Amendment No. 4 to Form S-1
Filed April 6, 2010
Amendment No. 5 to Form S-1
Filed April 15, 2010
File No. 333-162540
Dear Mr. Schwall:
Global Geophysical Services, Inc. (the “Company”), hereby submits the following responses to your letter dated April 19, 2010, containing comments from the staff (the “Staff”) of the Securities and Exchange Commission (the “Commission”) relating to the Company’s Amendment No. 4 to Form S-1 filed with the Commission on April 6, 2010 and Amendment No. 5 to Form S-1 filed with the Commission on April 16, 2010 (File No. 333-162540). For your convenience, the Company has reproduced your comments in this letter in bold italics typeface, and has made its corresponding responses below the applicable comment in normal typeface.
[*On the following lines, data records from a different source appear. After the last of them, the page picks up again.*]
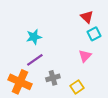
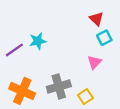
purple line: (35, 60) -> (14, 50), moved
gray cross: (53, 78) -> (59, 87), size x1.5

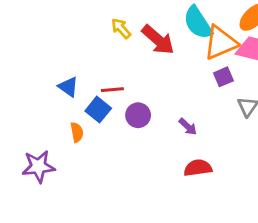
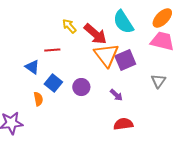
orange triangle: (221, 43) -> (106, 55), moved, turned -44
purple square: (223, 77) -> (125, 60), moved, size x1.5
red line: (112, 90) -> (52, 50), moved

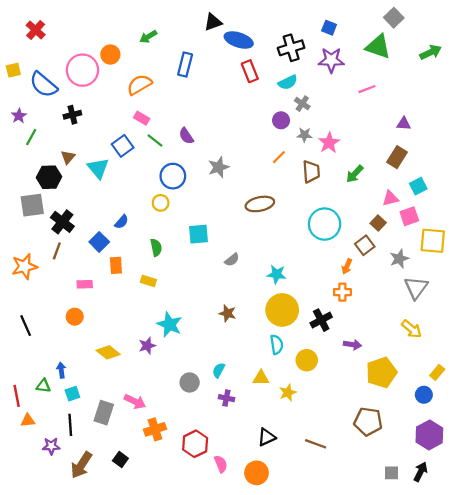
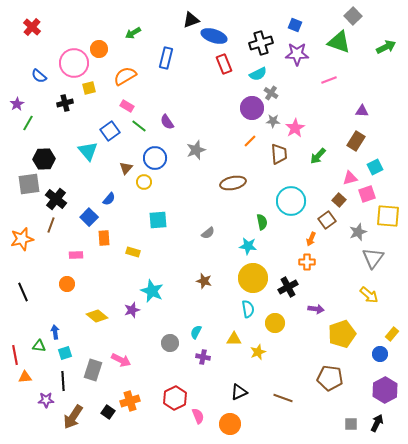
yellow square: (13, 70) -> (89, 88), moved
blue semicircle: (43, 85) -> (39, 76), size x0.6
purple circle: (281, 120) -> (252, 108), size x1.5
brown triangle: (68, 157) -> (126, 168), moved
cyan square: (198, 234) -> (158, 220), moved
green semicircle: (156, 248) -> (262, 222), moved
orange cross: (155, 429) -> (130, 401), moved

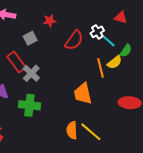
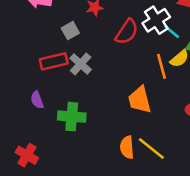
white cross: (97, 32) -> (156, 20), size x1.5
red rectangle: (17, 62) -> (54, 61), turned -65
gray cross: (31, 73) -> (81, 64), moved

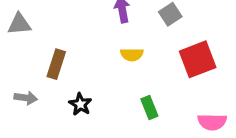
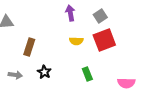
red square: (198, 59) -> (104, 40), moved
gray arrow: (26, 98) -> (15, 75), moved

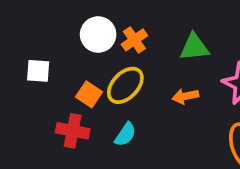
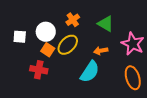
white circle: (98, 35) -> (46, 32), moved
green triangle: (194, 47) -> (106, 24), turned 36
cyan semicircle: (125, 134) -> (90, 72), moved, size x1.6

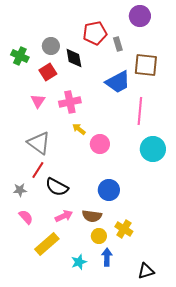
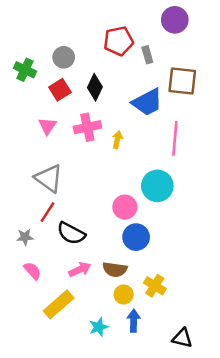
black diamond: (74, 58) -> (95, 87), moved, turned 35
yellow arrow: (79, 129) -> (117, 140), moved, turned 64
pink circle: (100, 144) -> (125, 207), moved
cyan circle: (153, 149) -> (157, 186), moved
black triangle: (146, 271) -> (182, 338), turned 30

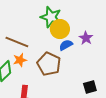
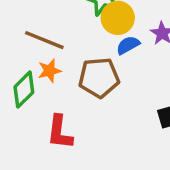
brown pentagon: (49, 64) -> (99, 78), turned -30

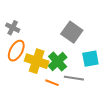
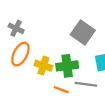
yellow cross: (37, 61) -> (43, 66), size x0.7
green cross: (58, 62) -> (67, 66), turned 36

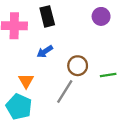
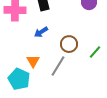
green line: (108, 75) -> (95, 52), turned -40
orange triangle: (26, 81) -> (33, 61), moved

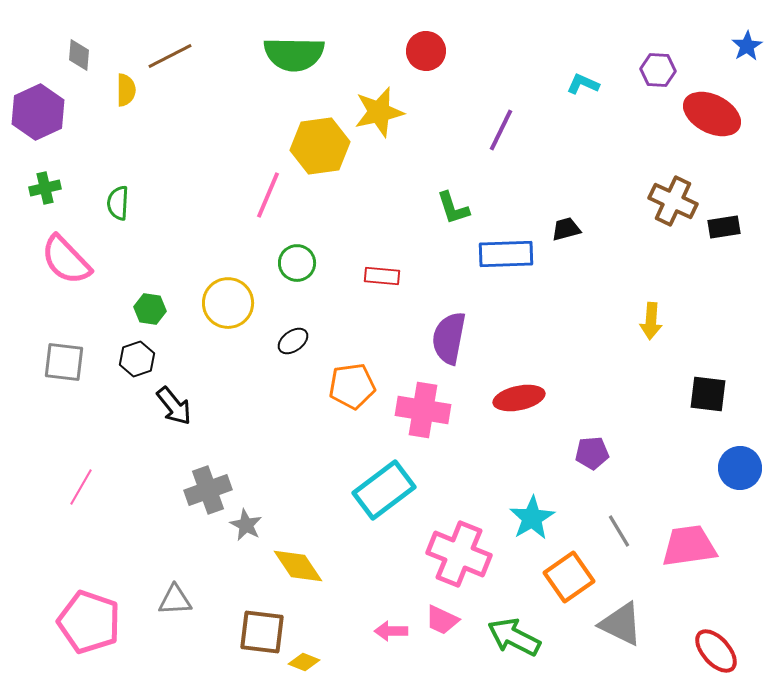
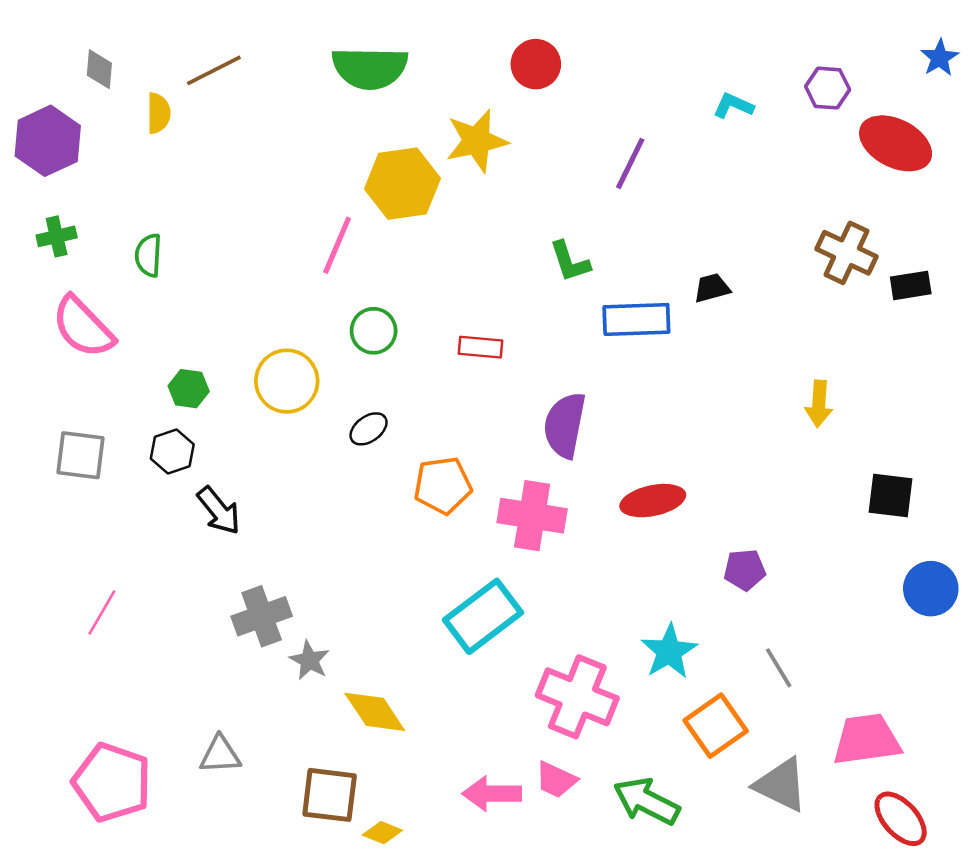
pink trapezoid: (689, 546) -> (867, 740), moved
pink arrow: (391, 631) -> (492, 794), size x1.4

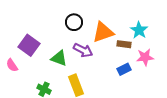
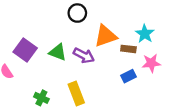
black circle: (74, 22) -> (77, 13), moved
green triangle: (59, 58) -> (58, 52), moved

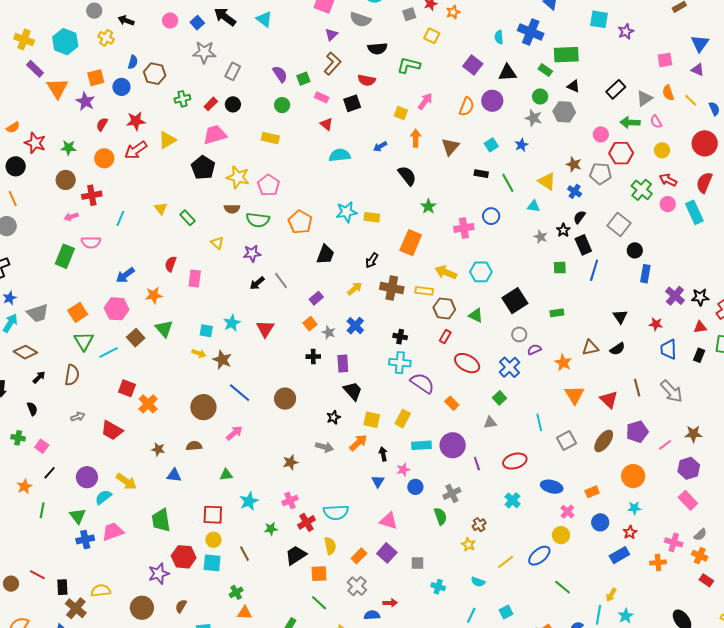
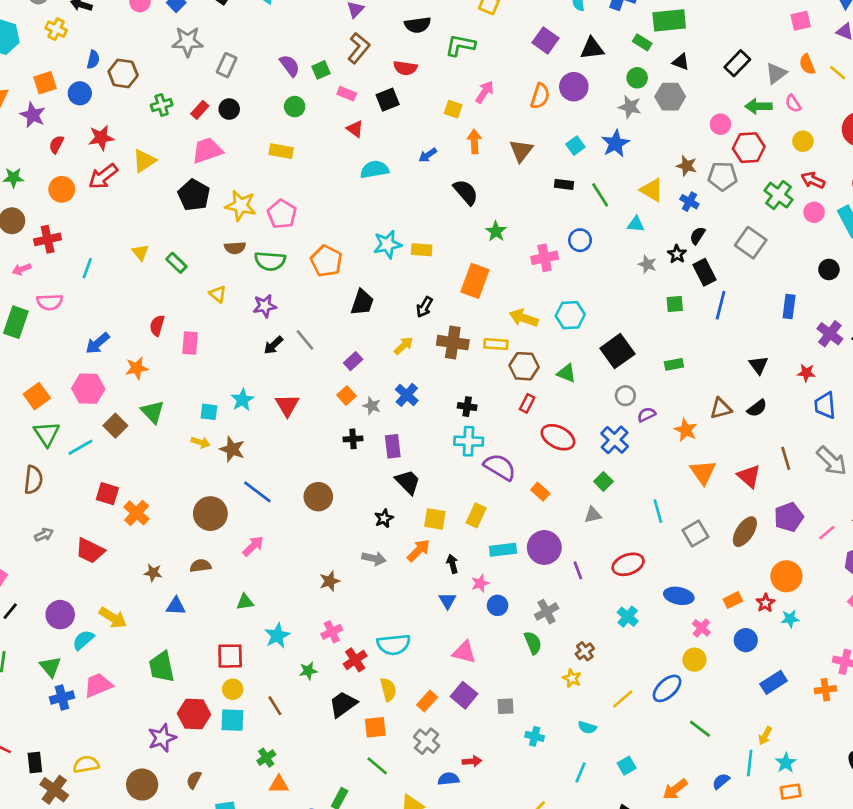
blue star: (521, 145) -> (615, 143), size x1.5
black circle: (635, 250) -> (829, 269), moved
red star: (630, 532) -> (765, 603), moved

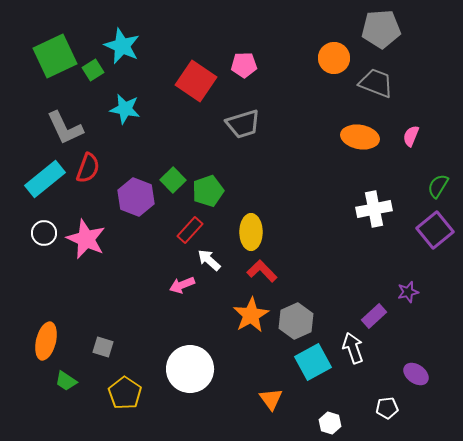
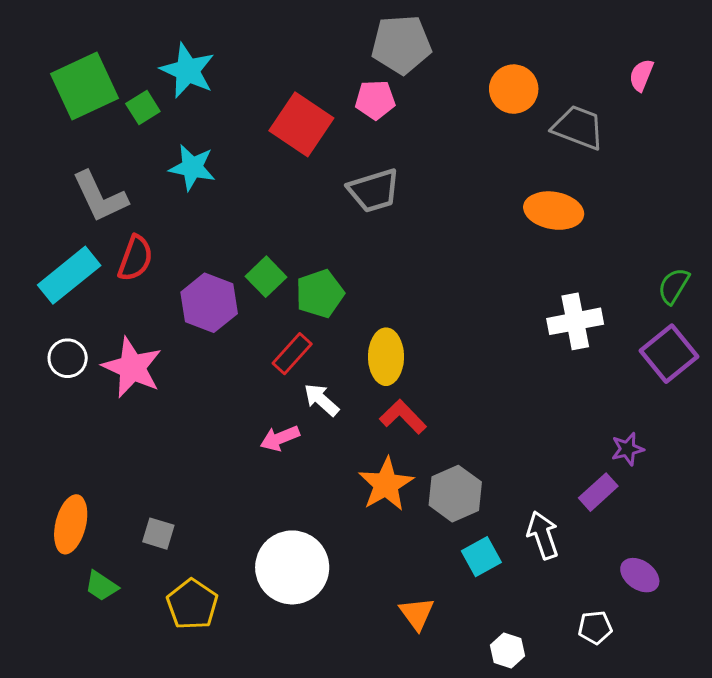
gray pentagon: (381, 29) -> (401, 44), moved
pink semicircle: (411, 136) -> (641, 75), moved
purple rectangle: (374, 316) -> (598, 492), moved
cyan square: (313, 362) -> (481, 557), size x0.7

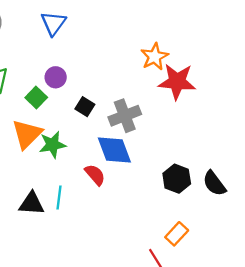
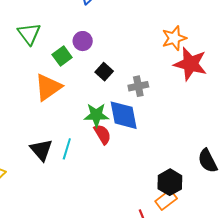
gray cross: (125, 116) -> (138, 86), size x0.7
green star: (52, 145) -> (96, 115), moved
black hexagon: (177, 179) -> (170, 182), moved
black triangle: (32, 204) -> (41, 150), turned 35

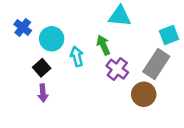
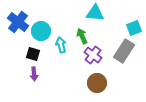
blue cross: (23, 27) -> (18, 22), size x1.5
black square: (42, 68) -> (33, 54), turned -32
brown circle: (144, 94) -> (97, 83), moved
Page references contained in the Company’s responses are to the amended pages of the prospectus that are being submitted to the Staff on a supplemental basis with this letter. The Company respectfully requests that the Staff advise the Company at its earliest convenience whether the Company’s responses adequately address each of the Staff’s comments.
Use of Proceeds, page 29
1. We note that you have allocated a substantial majority of the proceeds to be raised in this offering for “Capital Expenditures and General Working Capital Purposes.” Please break out the capital expenditures portion from this amount and provide a reasonably detailed explanation of how you intend to use these funds both with and without a concurrent notes offering closing. In this regard, we note your disclosure at pages 52 and 53. Please refer to comment twelve from our letter dated November 13, 2009.
Response:
We have included additional language on pages 29 and 30 to include a discussion of our planned use of proceeds for capital expenditures, both with and without the closing of the concurrent notes offering.
2. Please also provide additional detailed disclosure regarding how you intend to use any proceeds that result from the exercise of the over-allotment option by the underwriters.
Response:
We have included a sentence on pages 29 and 30 to explain the use of proceeds arising from the possible exercise of the underwriters’ over-allotment option.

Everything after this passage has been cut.